Other than Tammany Hall in New York, the Pendergast machine in Kansas City was the longest-running and most thorough melding of vice and politics ever seen in the United States. So complete was the marriage of underworld to political world, that Tom Pendergast – the son of Irish immigrants and unabashedly known as "Boss Tom" to everyone in town – controlled not just the political machine that bore his family name but the local Mafia as well.
by Allan May
Before the Pendergast dynasty took root, the early Mafia influence in Kansas City involved Black Hand extortion, which, as in other cities, was carried out by Italians against Italians. This activity came to an end with the onset of Prohibition in 1920. The Mafia faction under control of the DiGiovanni and Balestrere gang then focused on bootlegging.
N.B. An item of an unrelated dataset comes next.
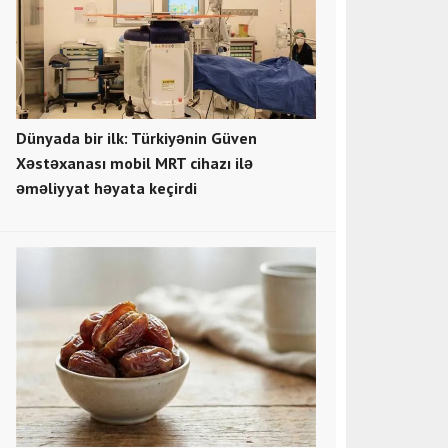
Dünyada bir ilk: Türkiyənin Güven
Xəstəxanası mobil MRT cihazı ilə
əməliyyat həyata keçirdi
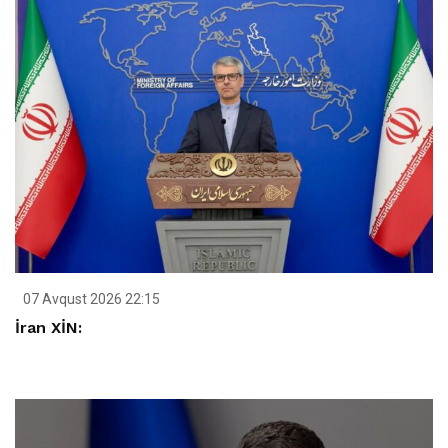
07 Avqust 2026 22:15
İran XİN:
Once the Pendergast machine got rolling, the other Italian hoods that rose to prominence did so under the Pendergast banner. The underworld bosses, beginning with Johnny Lazia in the late 1920s right through the death of Charles Binaggio in 1950, were different from their counterparts in other cities because of their close ties to the Kansas City political scene. It would not be until the emergence of the iron-fisted Nick Civella in the mid-1950s – after Boss Tom had been dead 10 years – that Kansas City would take on a more traditional organized crime structure.